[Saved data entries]
┄┄┄┄┄┄┄┄┄┄

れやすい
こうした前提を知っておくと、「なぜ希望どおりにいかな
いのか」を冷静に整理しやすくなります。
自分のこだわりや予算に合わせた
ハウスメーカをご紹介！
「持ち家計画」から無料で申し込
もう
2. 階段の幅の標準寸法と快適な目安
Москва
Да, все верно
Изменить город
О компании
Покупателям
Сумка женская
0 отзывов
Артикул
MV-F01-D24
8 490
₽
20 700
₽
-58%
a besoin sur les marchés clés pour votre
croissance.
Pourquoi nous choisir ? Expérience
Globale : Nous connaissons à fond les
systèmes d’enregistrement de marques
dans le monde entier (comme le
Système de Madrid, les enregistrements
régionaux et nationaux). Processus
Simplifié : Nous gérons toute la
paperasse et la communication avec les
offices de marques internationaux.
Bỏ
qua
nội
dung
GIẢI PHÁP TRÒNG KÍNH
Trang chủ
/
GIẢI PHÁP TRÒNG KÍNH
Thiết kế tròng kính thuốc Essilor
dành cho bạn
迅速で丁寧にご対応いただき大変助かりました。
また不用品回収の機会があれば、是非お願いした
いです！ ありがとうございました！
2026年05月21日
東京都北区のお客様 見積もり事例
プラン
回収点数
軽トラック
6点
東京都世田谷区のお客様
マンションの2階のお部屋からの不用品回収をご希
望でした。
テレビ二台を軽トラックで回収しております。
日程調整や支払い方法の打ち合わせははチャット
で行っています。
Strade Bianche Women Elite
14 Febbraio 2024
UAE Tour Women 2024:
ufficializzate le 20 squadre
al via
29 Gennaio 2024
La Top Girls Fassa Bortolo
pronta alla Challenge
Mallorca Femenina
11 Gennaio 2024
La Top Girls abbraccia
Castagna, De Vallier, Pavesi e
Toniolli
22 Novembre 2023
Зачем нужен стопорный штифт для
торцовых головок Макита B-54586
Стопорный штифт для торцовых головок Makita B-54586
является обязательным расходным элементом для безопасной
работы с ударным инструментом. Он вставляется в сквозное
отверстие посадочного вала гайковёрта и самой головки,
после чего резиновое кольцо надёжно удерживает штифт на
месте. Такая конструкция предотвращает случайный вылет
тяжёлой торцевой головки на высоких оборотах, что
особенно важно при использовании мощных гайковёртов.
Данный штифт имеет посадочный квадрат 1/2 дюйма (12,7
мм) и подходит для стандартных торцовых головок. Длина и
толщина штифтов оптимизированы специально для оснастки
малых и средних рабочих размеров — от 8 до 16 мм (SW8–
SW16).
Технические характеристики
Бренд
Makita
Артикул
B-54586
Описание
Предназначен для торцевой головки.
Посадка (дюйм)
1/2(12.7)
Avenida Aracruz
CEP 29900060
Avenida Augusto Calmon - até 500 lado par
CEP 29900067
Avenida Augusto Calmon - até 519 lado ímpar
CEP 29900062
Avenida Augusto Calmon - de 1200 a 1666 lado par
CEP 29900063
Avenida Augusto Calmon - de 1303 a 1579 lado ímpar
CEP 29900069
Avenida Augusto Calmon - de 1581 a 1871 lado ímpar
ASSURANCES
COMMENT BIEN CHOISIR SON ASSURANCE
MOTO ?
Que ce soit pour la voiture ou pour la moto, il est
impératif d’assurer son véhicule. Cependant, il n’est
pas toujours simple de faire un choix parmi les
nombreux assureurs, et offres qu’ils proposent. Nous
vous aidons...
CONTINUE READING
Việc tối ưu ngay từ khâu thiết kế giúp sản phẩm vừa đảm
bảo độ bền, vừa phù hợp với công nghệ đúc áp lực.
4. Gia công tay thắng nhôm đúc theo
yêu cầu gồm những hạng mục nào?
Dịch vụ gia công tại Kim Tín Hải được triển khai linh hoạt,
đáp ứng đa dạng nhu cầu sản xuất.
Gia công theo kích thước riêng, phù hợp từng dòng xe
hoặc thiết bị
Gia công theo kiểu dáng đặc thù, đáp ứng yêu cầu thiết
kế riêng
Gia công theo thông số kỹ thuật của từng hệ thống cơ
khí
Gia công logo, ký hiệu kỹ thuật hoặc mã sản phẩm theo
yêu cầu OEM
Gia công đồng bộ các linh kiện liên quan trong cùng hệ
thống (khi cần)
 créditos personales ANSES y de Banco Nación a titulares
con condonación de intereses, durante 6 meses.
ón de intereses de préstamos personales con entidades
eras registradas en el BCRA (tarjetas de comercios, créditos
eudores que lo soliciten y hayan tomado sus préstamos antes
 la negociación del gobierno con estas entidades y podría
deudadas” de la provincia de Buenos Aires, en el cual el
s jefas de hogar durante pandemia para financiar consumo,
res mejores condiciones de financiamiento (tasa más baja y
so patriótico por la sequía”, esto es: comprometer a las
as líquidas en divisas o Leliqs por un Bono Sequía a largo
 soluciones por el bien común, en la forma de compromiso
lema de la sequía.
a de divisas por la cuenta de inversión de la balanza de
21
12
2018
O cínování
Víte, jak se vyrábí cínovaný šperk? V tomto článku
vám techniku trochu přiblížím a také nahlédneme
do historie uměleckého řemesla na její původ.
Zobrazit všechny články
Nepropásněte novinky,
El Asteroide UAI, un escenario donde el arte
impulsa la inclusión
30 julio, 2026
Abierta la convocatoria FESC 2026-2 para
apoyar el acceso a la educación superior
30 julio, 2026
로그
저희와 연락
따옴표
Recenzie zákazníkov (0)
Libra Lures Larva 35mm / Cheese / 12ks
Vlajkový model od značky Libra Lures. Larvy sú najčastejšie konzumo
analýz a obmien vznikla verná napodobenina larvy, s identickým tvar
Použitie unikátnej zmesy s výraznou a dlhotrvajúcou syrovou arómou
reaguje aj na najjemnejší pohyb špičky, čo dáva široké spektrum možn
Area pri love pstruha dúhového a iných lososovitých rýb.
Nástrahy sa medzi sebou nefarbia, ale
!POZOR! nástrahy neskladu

┄┄┄┄┄┄┄┄┄┄

> **ABOUT THIS EXERCISE**
Which lines run from the one containing "Libra Lures Larva 35mm / Cheese / 12ks" to the final line of the entries? Return those lines exactly, and only those.

> **TASK SOLUTION**
Libra Lures Larva 35mm / Cheese / 12ks
Vlajkový model od značky Libra Lures. Larvy sú najčastejšie konzumo
analýz a obmien vznikla verná napodobenina larvy, s identickým tvar
Použitie unikátnej zmesy s výraznou a dlhotrvajúcou syrovou arómou
reaguje aj na najjemnejší pohyb špičky, čo dáva široké spektrum možn
Area pri love pstruha dúhového a iných lososovitých rýb.
Nástrahy sa medzi sebou nefarbia, ale
!POZOR! nástrahy neskladu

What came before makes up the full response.